Schnell war dieser Abend dann auch gekommen. Michelle stand ewig vor dem Spiegel und probierte etliches an Kombinationen aus. Egal ob rot, blau oder welche Farbe auch immer, ihr schien alles zu fade für diesen besonderen Abend. Sie entschied sich für ein schwarzes Stretchmini - Kleid. Sie war wunderschön! Das Dunkle in ihrer Kleidung unterstrich ihr engelhaftes Aussehen ins unermeßliche. War ich neidisch oder vielleicht eifersüchtig auf ihren Erfolg bei den Männern? Hatte ich schlicht weg Angst sie zu verlieren? Ich wußte nach einer Antwort brauchte ich nicht mehr zu suchen, sie würde jetzt nichts mehr ändern....
An diesem Abend leerte ich unsere obligatorische Flasche Samstagabend Wein ganz allein. Immer wieder hatte ich diese Bild vor Augen, als sie plötzlich vor meiner Haustür stand und dann das Bild als sie gerade ging. Es schien mir so endgültig, obwohl sie nur zu einem Essen ging.
Ich hatte schon geschlafen, der Wein hatte seine Wirkung hinterlassen, als ich eine Tür hörte. Sie war wieder da! Ich hörte weitere Schritte und bemerkte, daß sie nicht alleine war. Sie waren bemüht leise zu sein. Ihre Bemühungen nahmen ein jähes Ende als ich eindeutige Geräusche aus Michelle’s Zimmer vernahm. Ich vergrub mein Gesicht im Kissen. Tränen rollten über meinem Gesicht....
Doch plötzlich herrschte eine totale Stille, unterbrochen von einem kräftigen Schrei und starkem knallen einer Tür! Ich bekam Angst, was war dort bloß geschehen?
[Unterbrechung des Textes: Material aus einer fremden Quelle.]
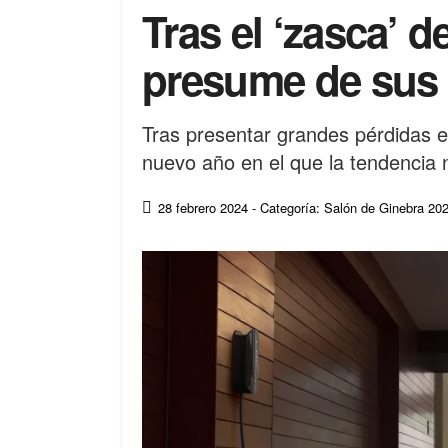
Tras el ‘zasca’ 
presume de sus
Tras presentar grandes pérdidas 
nuevo año en el que la tendencia 
28 febrero 2024
- Categoría: Salón de Ginebra 20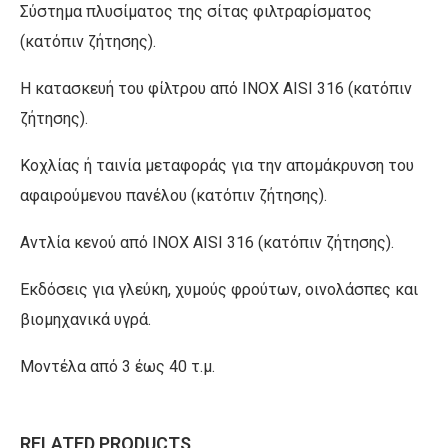
Σύστημα πλυσίματος της σίτας φιλτραρίσματος
(κατόπιν ζήτησης).
H κατασκευή του φίλτρου από ΙΝΟΧ AISI 316 (κατόπιν
ζήτησης).
Kοχλίας ή ταινία μεταφοράς για την απομάκρυνση του
αφαιρούμενου πανέλου (κατόπιν ζήτησης).
Αντλία κενού από ΙΝΟΧ AISI 316 (κατόπιν ζήτησης).
Εκδόσεις για γλεύκη, χυμούς φρούτων, οινολάσπες και
βιομηχανικά υγρά.
Μοντέλα από 3 έως 40 τ.μ.
RELATED PRODUCTS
Ich riss all meinen Mut zusammen und wollte nach Michelle sehen. Doch soweit kam ich nicht. Michelle stand vor meinem Bett. So hatte ich sie noch nie gesehen. Sie weinte und ihre Hand umklammerte eine Flasche von unserem Lieblings - Wein, als wäre diese Flasche ihr letzter Halt. „Kann ich heut’ nacht bei Dir schlafen? Ich fühle mich so scheiße!“ Sie fing an mir von Vincent, Ihrem Hauptdarsteller zu erzählen. Den ganzen Abend habe er ihr etwas von Liebe auf dem ersten Blick vorgeschwärmt, ihr Komplimente gemacht und erzählt wie nervös er doch war, als er sie um ein gemeinsames Essen bat. „ Dann ging alles ganz schnell, er hatte nicht einmal mehr Zeit sich sein Hose auszuziehen! Und zum Schluß bat er mich noch, gegenüber den Kollegen solle ich doch bitte diskret sein!“
Dieser Abend wurde noch recht lang. Der Wein weniger und weniger und wir kamen zu dem Entschluß, daß alle Männer Schweine sind, oder sich erfolgreich vor uns verstecken würden....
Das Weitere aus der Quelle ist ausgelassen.